━━━━━ EXTRACTED ENTRIES ━━━━━

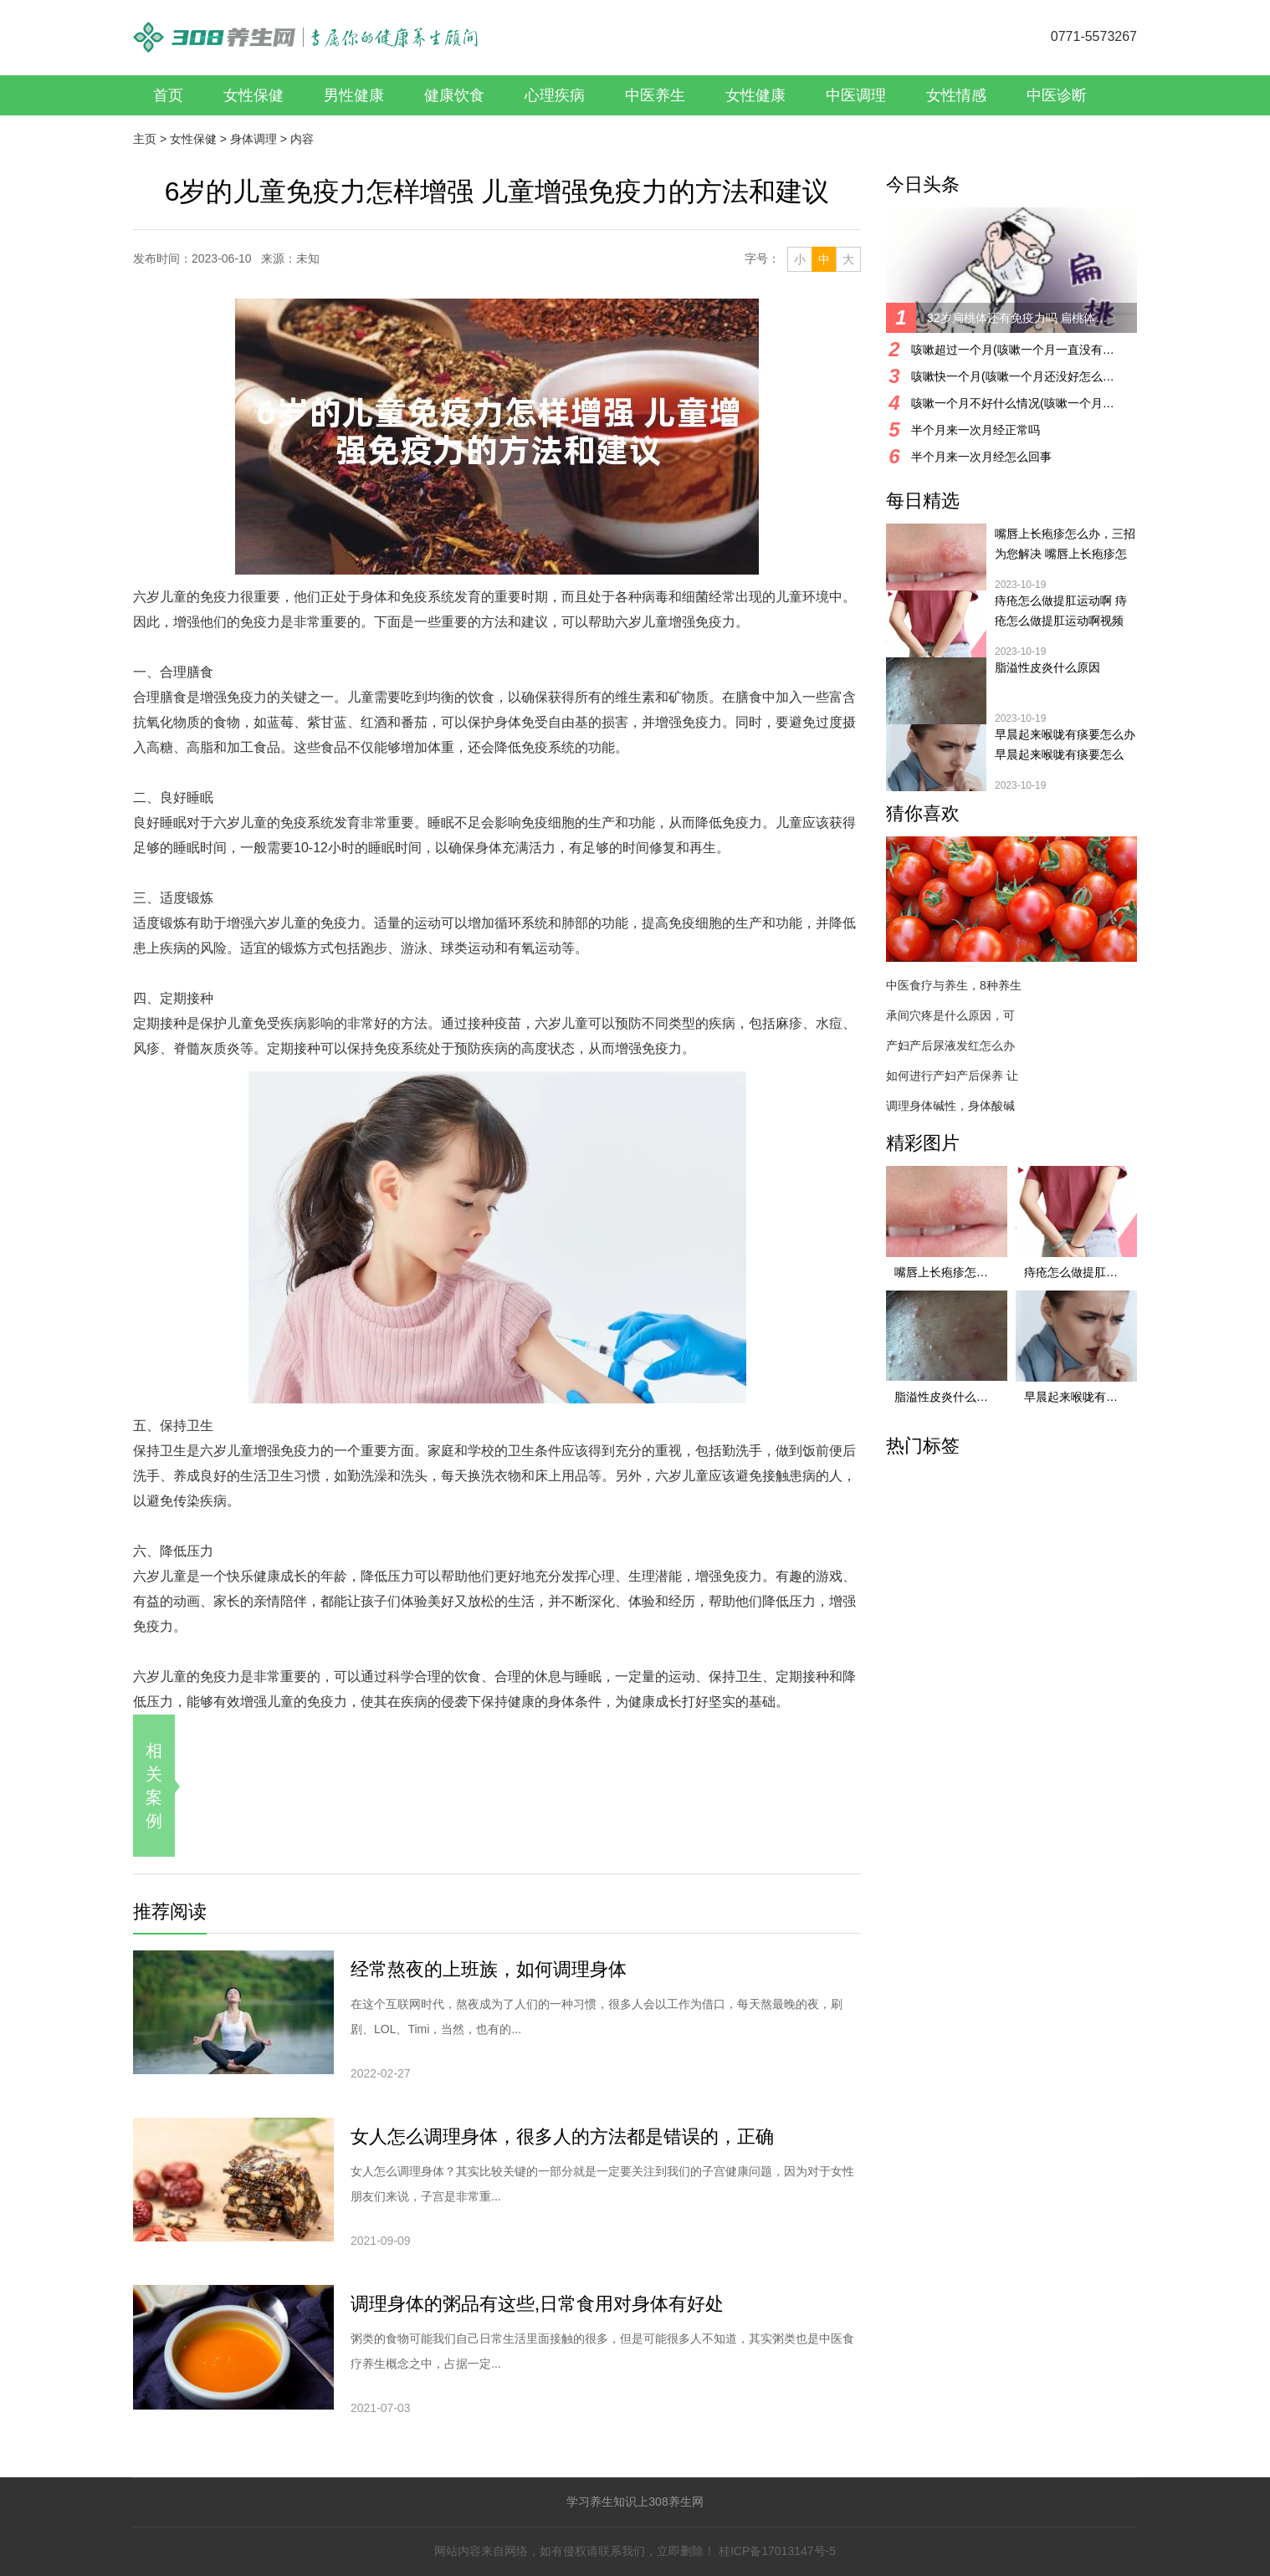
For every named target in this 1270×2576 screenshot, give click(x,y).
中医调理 (856, 95)
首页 (168, 95)
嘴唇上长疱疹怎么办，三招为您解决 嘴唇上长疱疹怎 (1065, 543)
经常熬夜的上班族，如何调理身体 (489, 1969)
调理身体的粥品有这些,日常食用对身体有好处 (537, 2303)
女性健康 (755, 95)
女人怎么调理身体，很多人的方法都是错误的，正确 (562, 2136)
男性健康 (354, 95)
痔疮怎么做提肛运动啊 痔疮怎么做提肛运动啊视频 (1061, 610)
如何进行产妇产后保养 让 (952, 1075)
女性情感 (956, 95)
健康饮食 (454, 95)
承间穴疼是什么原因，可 (950, 1015)
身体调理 (253, 139)
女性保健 (253, 95)
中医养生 (655, 95)
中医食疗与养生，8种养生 (954, 985)
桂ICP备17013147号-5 (777, 2551)
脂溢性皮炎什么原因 (1047, 667)
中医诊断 (1057, 95)
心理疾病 (555, 95)
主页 (144, 139)
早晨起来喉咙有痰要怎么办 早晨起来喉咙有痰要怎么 (1065, 744)
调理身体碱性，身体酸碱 (950, 1105)
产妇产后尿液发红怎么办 (950, 1045)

━━━━━

Skip the pictures and reproduce all remaining entries exactly.

For every named target in this 1270×2576 screenshot, give click(x,y).
中医调理 (856, 95)
首页 (168, 95)
嘴唇上长疱疹怎么办，三招为您解决 嘴唇上长疱疹怎 (1065, 543)
经常熬夜的上班族，如何调理身体 (489, 1969)
调理身体的粥品有这些,日常食用对身体有好处 (537, 2303)
女性健康 (755, 95)
女人怎么调理身体，很多人的方法都是错误的，正确 (562, 2136)
男性健康 (354, 95)
痔疮怎么做提肛运动啊 痔疮怎么做提肛运动啊视频 (1061, 610)
如何进行产妇产后保养 让 (952, 1075)
女性情感 (956, 95)
健康饮食 (454, 95)
承间穴疼是什么原因，可 (950, 1015)
身体调理 (253, 139)
女性保健 (253, 95)
中医养生 (655, 95)
中医食疗与养生，8种养生 (954, 985)
桂ICP备17013147号-5 (777, 2551)
脂溢性皮炎什么原因 (1047, 667)
中医诊断 (1057, 95)
心理疾病 (555, 95)
主页 (144, 139)
早晨起来喉咙有痰要怎么办 早晨起来喉咙有痰要怎么 (1065, 744)
调理身体碱性，身体酸碱 (950, 1105)
产妇产后尿液发红怎么办 (950, 1045)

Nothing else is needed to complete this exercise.